The show is about four scumbag college students living together in a grotty flat. The most vocal was the self-titled ‘People’s Poet’, Rik (who like our own Gary Steel, was a rabid Cliff Richard fan who protested that he wasn’t a virgin more often than was healthy*). Then there was Neil, a chronically depressed hippy prone to failed suicides and cooking with lentils. Vyvyan was a punk rocker medical student hellbent on destruction who drove much of the show’s mayhem. Lastly was the smoothie Mike (who wasn’t a comedian but was the only one of the group who was a trained actor). A little-known piece of trivia that there were actually five students in the flat. The fifth student was hidden in plain sight in most episodes. If you have a dusty VHS, go through it frame by frame – you’ll be surprised.
The show was a great riposte (and reality check) to the toxic Thatcher government that rules in 1980s England. Each episode was liberally peppered with bizarre cutaway scenes starring fellow Comedy Store club comedians, wacky puppetry and off-the-wall single frame blipverts. There was also a bunch of great UK bands, simply because the shows production budget came out of the BBCs variety division, which required a band played in each episode.
Amazingly, The Young Ones nearly never happened. BBC Producer, Paul Jackson was a Comedy Store fan. He wanted to get their acts into a TV show but lacked a suitable script. At least that was until Ben Elton and Lise Mayer teamed up to craft the pilot script.
Given the general stodginess of the BBC at the time, it wasn’t a big surprise that the script wasn’t well received. BBC bosses asked Ben Elton to “write an essay” and explain why it was funny.
Unsurprisingly, The Young Ones concept never got off the ground as the pilot script sat and gathered dust. At least that was until competing TV network, Channel 4, launched the Comic Strip Presents. It catapulted Rik Mayall, Adrian Edmondson and Nigel Planer to stardom and magically rekindled the BBC’s interest in the show.

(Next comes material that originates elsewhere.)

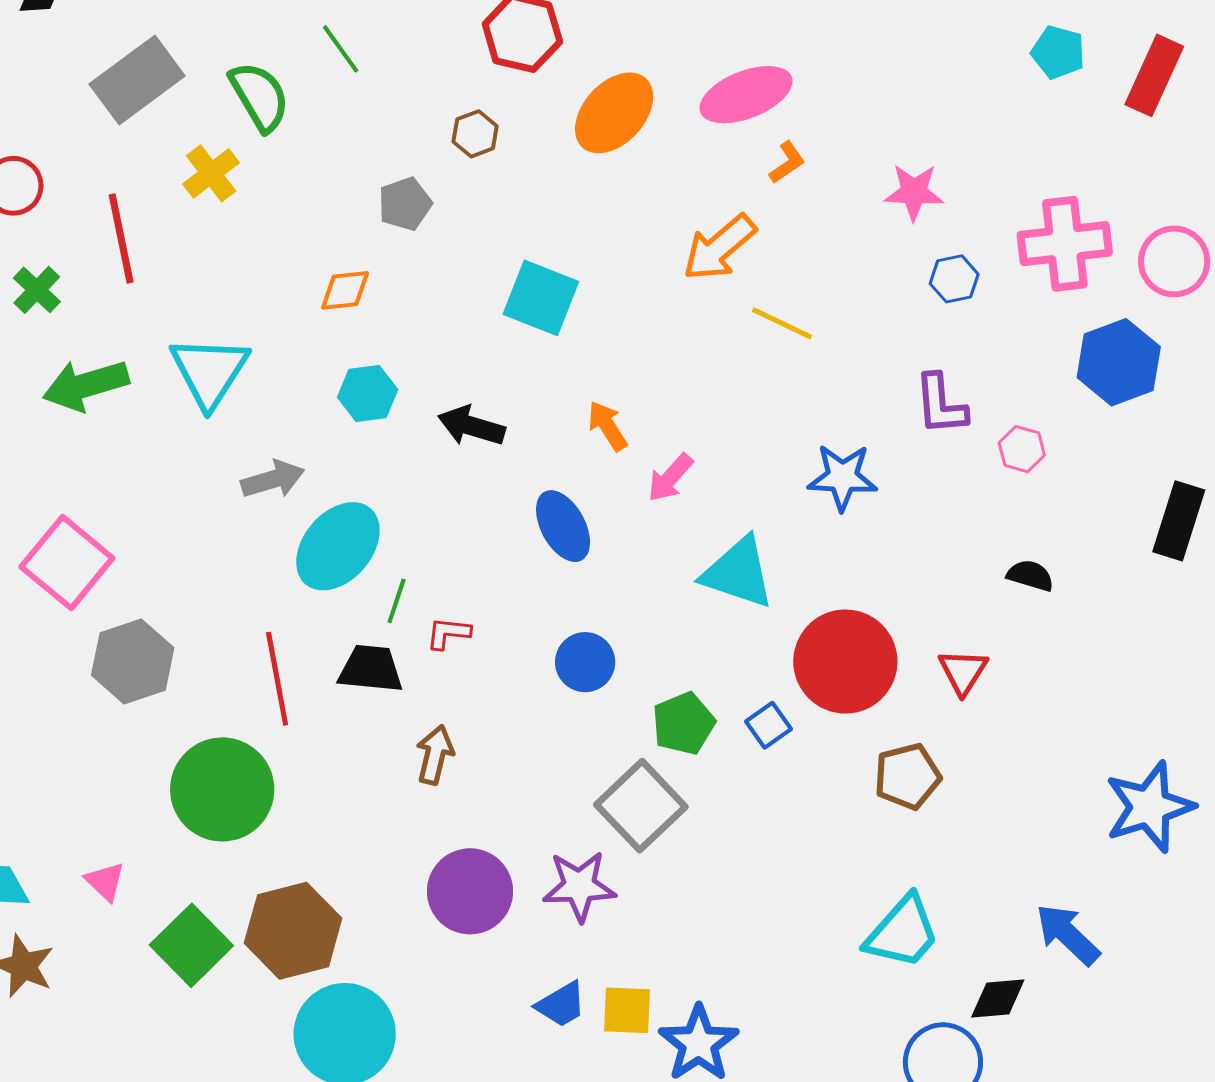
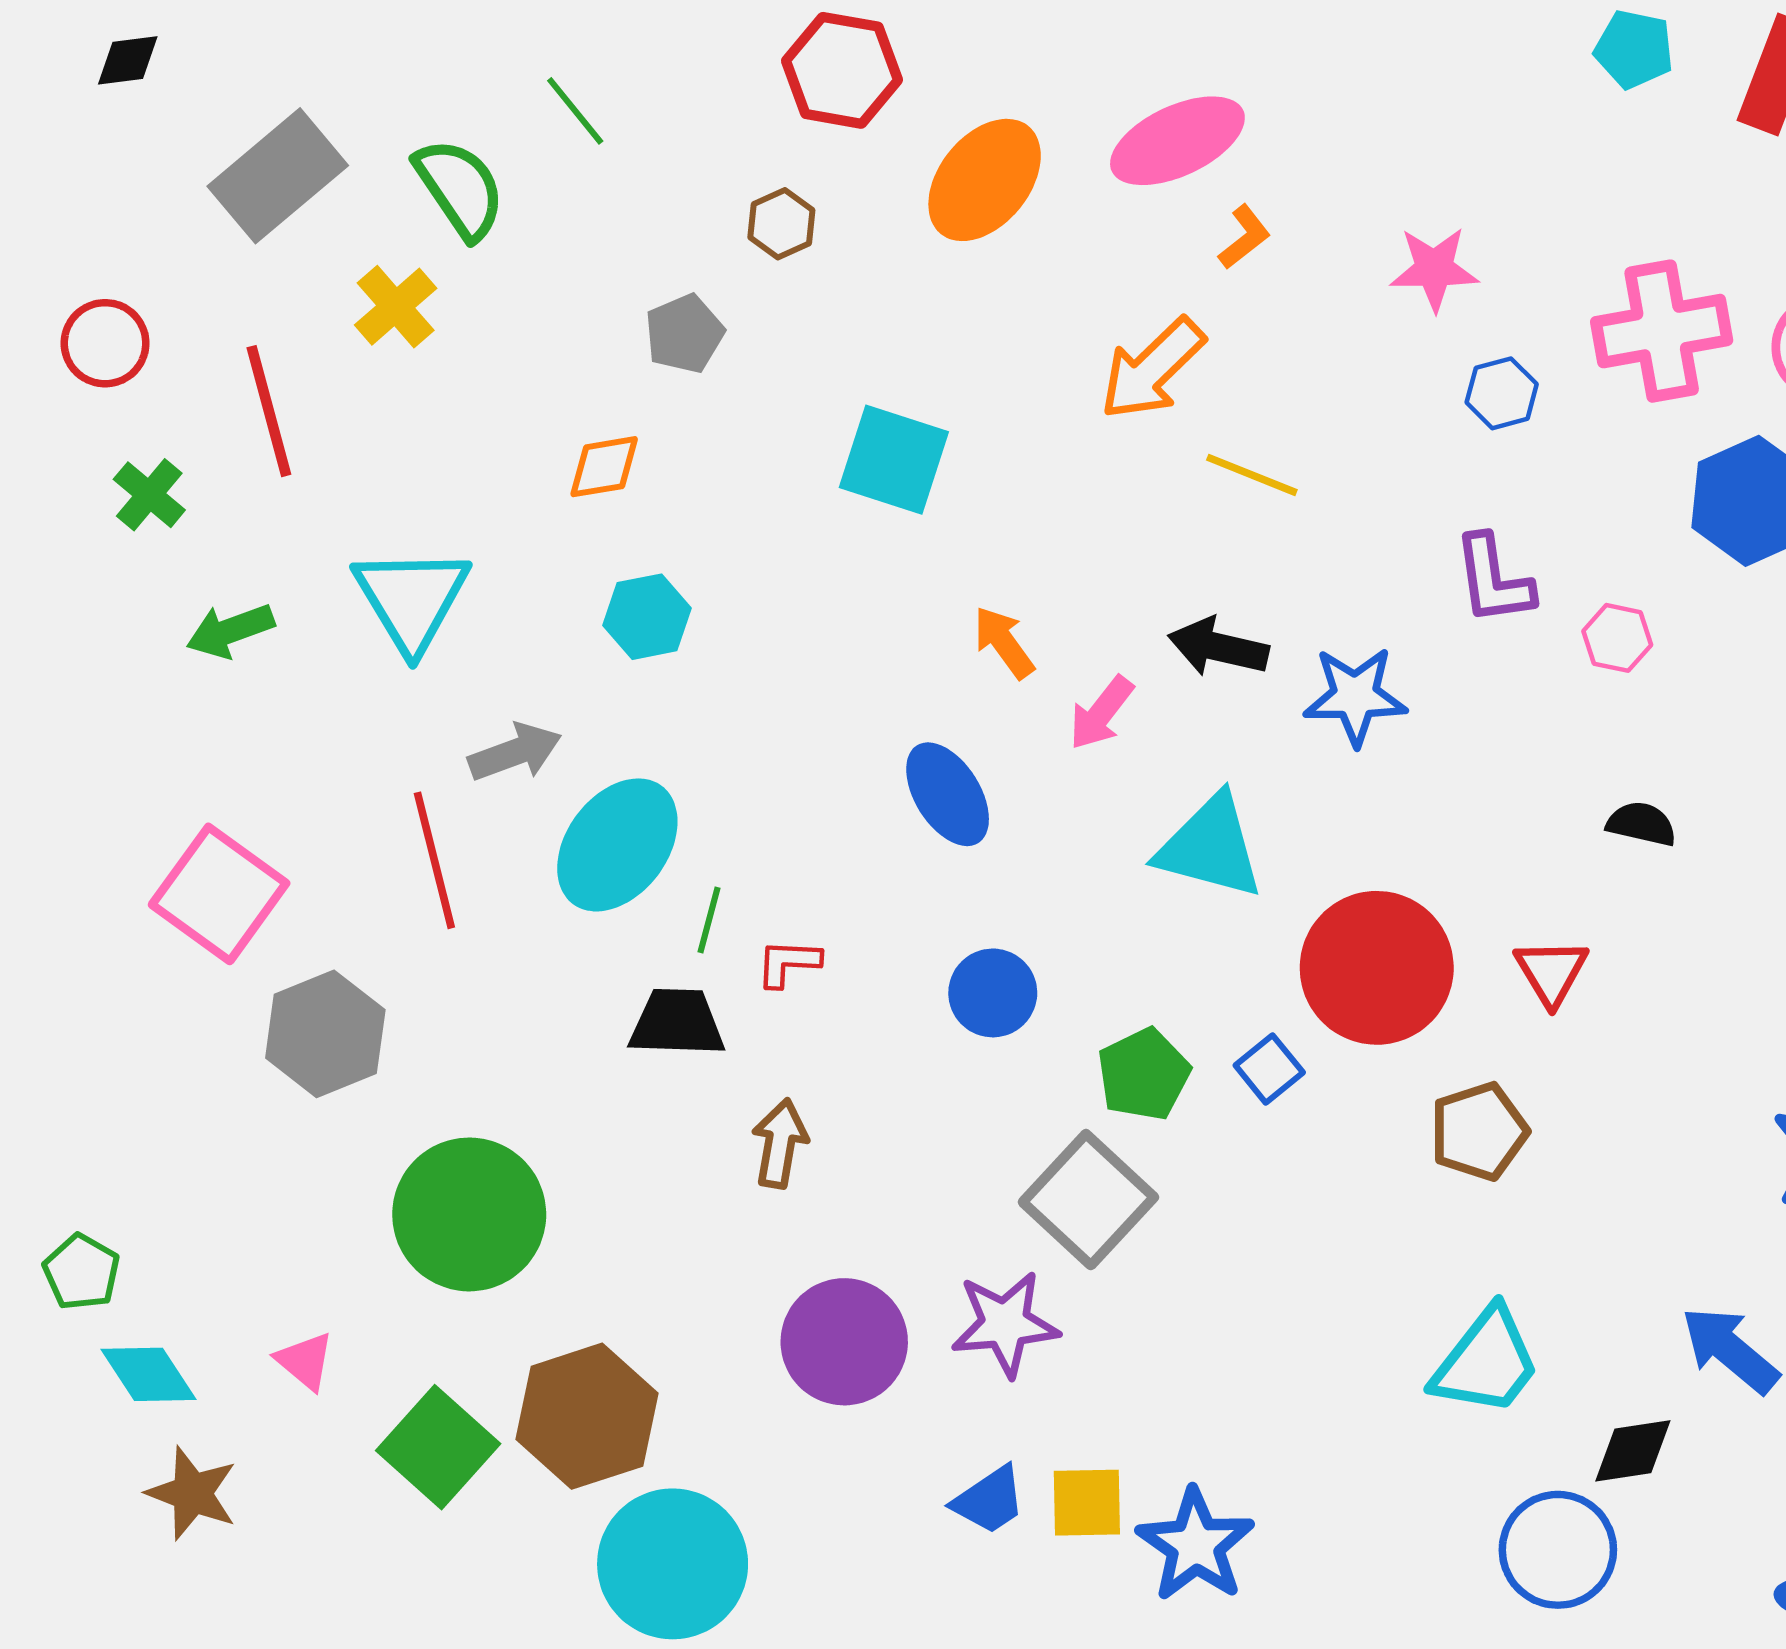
green arrow: (86, 385) -> (230, 631), size x0.7
black arrow: (471, 426) -> (1218, 647), moved
red line: (277, 679) -> (434, 860), moved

Even back then in the days of standard definition non-CGI TV, The Young Ones looked incredibly lo-fi. The grungy string and sellotape look belied some real sophistication. Each episode was recorded before an unforgiving live audience. This meant that the explosions, destruction and general mayhem that took place in each show had to be meticulously coordinated, and that timing was critical.

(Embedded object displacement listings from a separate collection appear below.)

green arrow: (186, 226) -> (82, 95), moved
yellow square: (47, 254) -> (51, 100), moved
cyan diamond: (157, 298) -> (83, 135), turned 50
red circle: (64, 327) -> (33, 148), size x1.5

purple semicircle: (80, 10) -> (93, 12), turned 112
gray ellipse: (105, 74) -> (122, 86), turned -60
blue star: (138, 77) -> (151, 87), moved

Slapstick violence was also part and parcel of The Young Ones experience. From pickaxes through Vyvyan’s skull to a cast iron pan hitting Neil’s head (complete with a cartoony “dooonggggg” sound effect which never failed to get a laugh), the frantic comedic violence gave the show a distinct slapstick quality and much of its zany energy.
Bad language was also another device that was exploited to good effect on the show. At the time, the BBC forbade any swearing. This led to a lot of creatively crafted insults such as Rik’s, “You utter, utter UTTER poohead!” About the only swear word that was able to be used on the air at the time was “bastard”. Because of this, the term was liberally sprayed about.

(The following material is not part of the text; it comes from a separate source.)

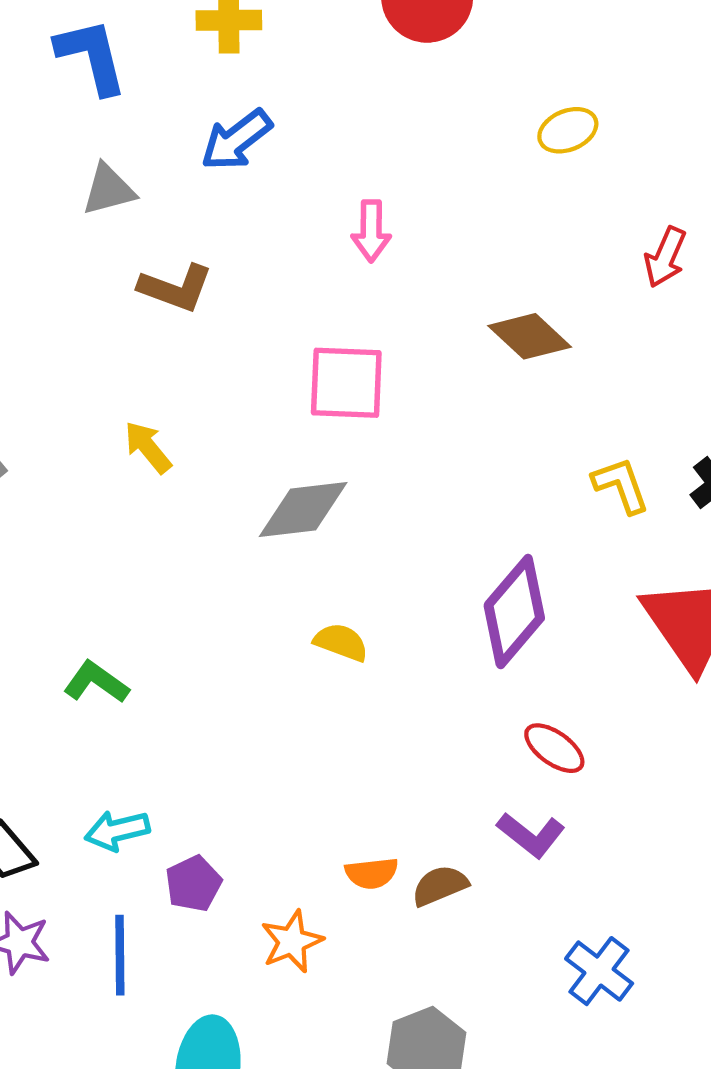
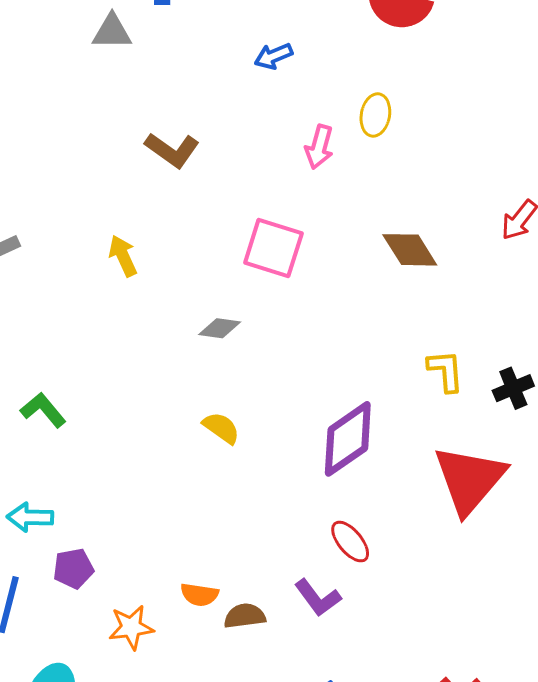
yellow ellipse: (568, 130) -> (375, 115), moved, turned -72
blue arrow: (236, 140) -> (273, 56), moved, size x0.7
gray triangle: (108, 190) -> (112, 32), moved
gray diamond: (303, 510) -> (220, 328), size x0.6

The Young Ones ran for two seasons, clocking up a mere 12 episodes. Re-watching episodes today I’m amazed at how well the humour is still current and holds up. Unlike a lot of other TV shows of the time, the cast and crew wisely decided to end on a high. While a lot of shows are being badly resurrected with crapulent sequels, prequels, reboots or remakes, sanity has so far prevailed when it comes to The Young Ones. Besides, doing so would be challenging given that Rik Mayall died in 2014.
- The Young Ones is available to view on TVNZ On Demand.
- Gary Steel was never a Cliff Richard fan, but Pat Pilcher did once boogie to Gary Glitter records in his teenage bedroom.